Purslane is the plant with the highest amount of omega 3 fatty acids in it's leaves.  It's incredibly nutritious in many other ways, as is detailed in this article below.  One of the most nutritious vegetables.  

Purslane writeup on Eat the Weeds website

Pigweed amaranth is also very high in nutrients.  You can taste it - the leaves are sort of like spinach, if you added a strong mineral flavor. My husband never liked them, but was okay if I mixed it in no more than 1/3 pigweed amaranth in dishes like saag (Indian creamed spinach).  Our pigweed bounty started when I foolishly(?) let a few plants go to seed in the garden.  Ever after, it came up like a CARPET if we tilled.  We went to no till the next year after this photo and then we had to purposely disturb soil to get it to grow.  Which is sort of funny when you think about it.  It never bothered me, the plant is really simple to weed and the "weedings" make good bird food.  So we made sure to have large patches of it each year after we switched to no till, and so it required extra effort for the first time...an odd bit of irony for a "weed".

However, that said, most people, including neighbors with grain or mint or whatever fields near you, might not like my recommendations.  Just a warning.

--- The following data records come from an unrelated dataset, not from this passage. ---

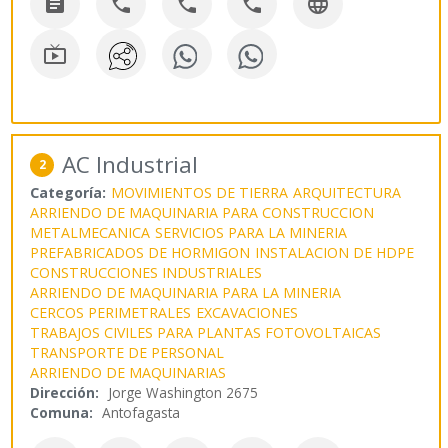






AC Industrial
2
Categoría:
MOVIMIENTOS DE TIERRA
ARQUITECTURA
ARRIENDO DE MAQUINARIA PARA CONSTRUCCION
METALMECANICA
SERVICIOS PARA LA MINERIA
PREFABRICADOS DE HORMIGON
INSTALACION DE HDPE
CONSTRUCCIONES INDUSTRIALES
ARRIENDO DE MAQUINARIA PARA LA MINERIA
CERCOS PERIMETRALES
EXCAVACIONES
TRABAJOS CIVILES PARA PLANTAS FOTOVOLTAICAS
TRANSPORTE DE PERSONAL
ARRIENDO DE MAQUINARIAS
Dirección:
Jorge Washington 2675
Comuna:
Antofagasta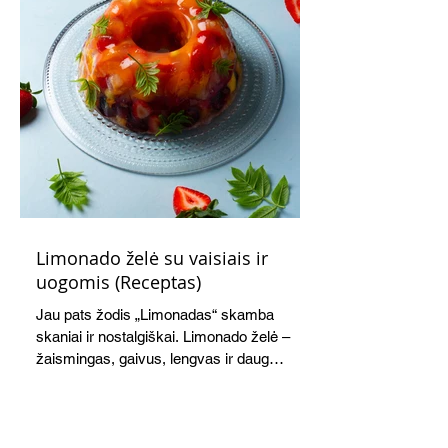
Limonado želė su vaisiais ir
uogomis (Receptas)
Jau pats žodis „Limonadas“ skamba
skaniai ir nostalgiškai. Limonado želė –
žaismingas, gaivus, lengvas ir daug
žadantis desertas, kuris tęsi visus savo
pažadus. Gaivus greipfrutų limonadas
subtiliai papildo saldžius vaisius, o ledų
kaušelis suteikia desertui ypatingo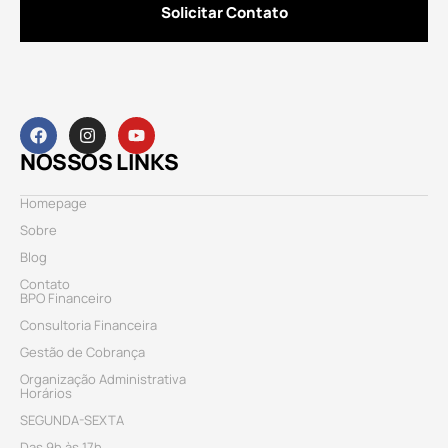
Solicitar Contato
NOSSOS LINKS
Homepage
Sobre
Blog
Contato
BPO Financeiro
Consultoria Financeira
Gestão de Cobrança
Organização Administrativa
Horários
SEGUNDA-SEXTA
Das 9h às 17h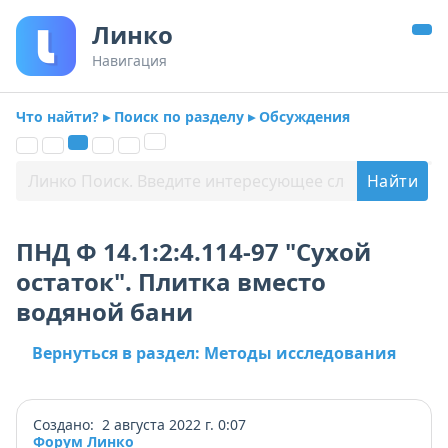
Линко
Навигация
Что найти? ▸ Поиск по разделу ▸ Обсуждения
ПНД Ф 14.1:2:4.114-97 "Сухой
остаток". Плитка вместо
водяной бани
Вернуться в раздел: Методы исследования
Создано: 2 августа 2022 г. 0:07
Форум Линко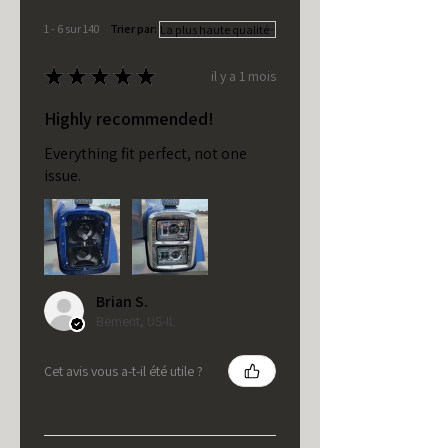
1 - 6 sur 140
Trier par:
★
★
★
★
★
il y a 1 mois
Highly recommended!
Everything fit perfect, not one
issue.
Brian S.
Bement, US-IL
Cet avis vous a-t-il été utile ?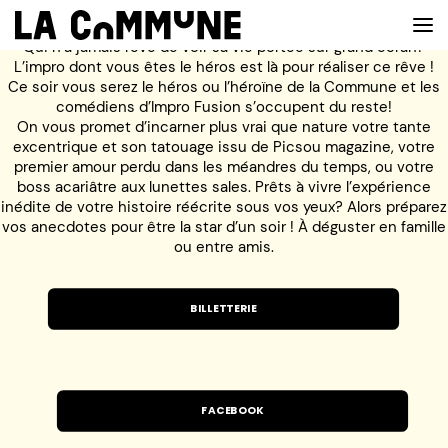
Qui n’a jamais rêvé de voir sa vie portée sur grand écran?
L’impro dont vous êtes le héros est là pour réaliser ce rêve !
Ce soir vous serez le héros ou l’héroïne de la Commune et les
comédiens d’Impro Fusion s’occupent du reste!
VOIR LA CARTE
On vous promet d’incarner plus vrai que nature votre tante
excentrique et son tatouage issu de Picsou magazine, votre
premier amour perdu dans les méandres du temps, ou votre
CHEFS
boss acariâtre aux lunettes sales. Prêts à vivre l’expérience
inédite de votre histoire réécrite sous vos yeux? Alors préparez
PROG’
vos anecdotes pour être la star d’un soir ! À déguster en famille
ou entre amis.
BAR
PRIVATISER
BILLETTERIE
RESERVER
À PROPOS
FACEBOOK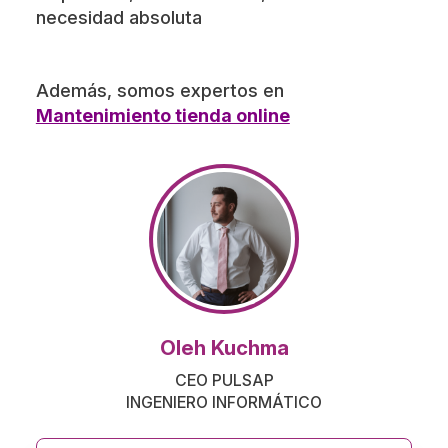
necesidad absoluta
Además, somos expertos en
Mantenimiento tienda online
Oleh Kuchma
CEO PULSAP
INGENIERO INFORMÁTICO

I found that purslane seems to volunteer easier in the Willamette Valley, while pigweed amaranth was more dominant in my coastal mountain range garden.

I also fed bindweed to my chickens and guinea pigs.  I never had a bindweed problem, because eventually it was overharvested in the areas I didn't want it.  I know that sounds unusual, since bindweed is another one people are usually passionate against.  But it might be regional?  However, I wouldn't intentionally put bindweed anywhere.  Just mentioning this in case you have a patch.

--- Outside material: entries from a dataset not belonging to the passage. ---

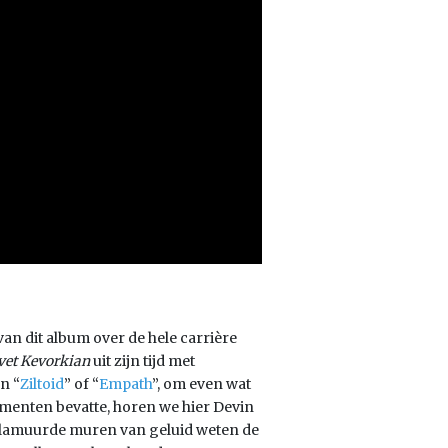
t van dit album over de hele carrière
vet Kevorkian
uit zijn tijd met
n “
Ziltoid
” of “
Empath
”, om even wat
menten bevatte, horen we hier Devin
plamuurde muren van geluid weten de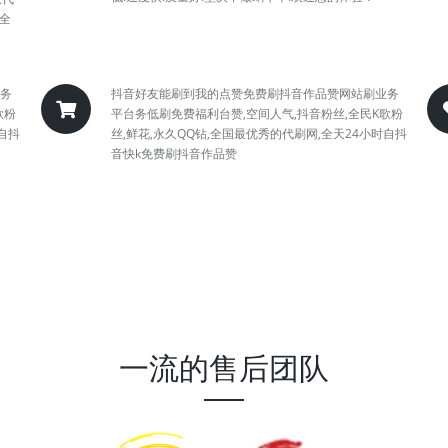
安全
务
抖音好友能刷到我的点赞免费刷抖音作品赞网站刷业务
歌粉
平台务低刷免费福利台赞,空间人气,抖音粉丝,全民K歌粉
自抖
丝,鲜花,永久QQ钻,全国最优秀的代刷网,全天24小时自抖
音快k免费刷抖音作品赞
一流的售后团队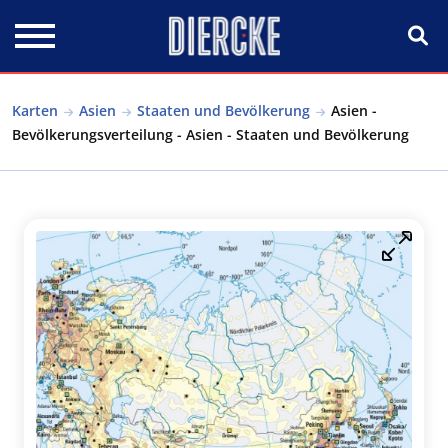
Direkt zum Inhalt
Karten
Asien
Staaten und Bevölkerung
Asien -
Bevölkerungsverteilung - Asien - Staaten und Bevölkerung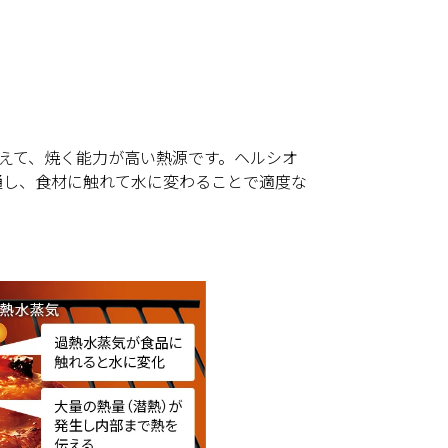
与えて、焼く能力が高い熱源です。ヘルシオ
通し、食材に触れて水に変わることで適度な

As for starchy winter feed - I was not successful in that manner.  Too wet and too short a growing season where I was located.  I tried sunflowers and the heads always molded.  Even when I dehydrated them, I couldn't do it fast enough.  And I couldn't get grains to work, but I was in a very shady wet spot.

I was successful with overwintering one really good leafy green, though - Portugese kale.  That Brassica is incredible and was excellent winter food.  Not the starch component you are looking for, but it withstood very low temperatures, and even a foot of snow one year.  That plant can become a perennial of sorts in some areas.  I never knew for how long, though.  I took the flowerbuds off each time, too.  So that might not technically be a perennial, but it's a very useful permaculture plant, in my experience.  It was by far the most durable of the Brassicas I've grown.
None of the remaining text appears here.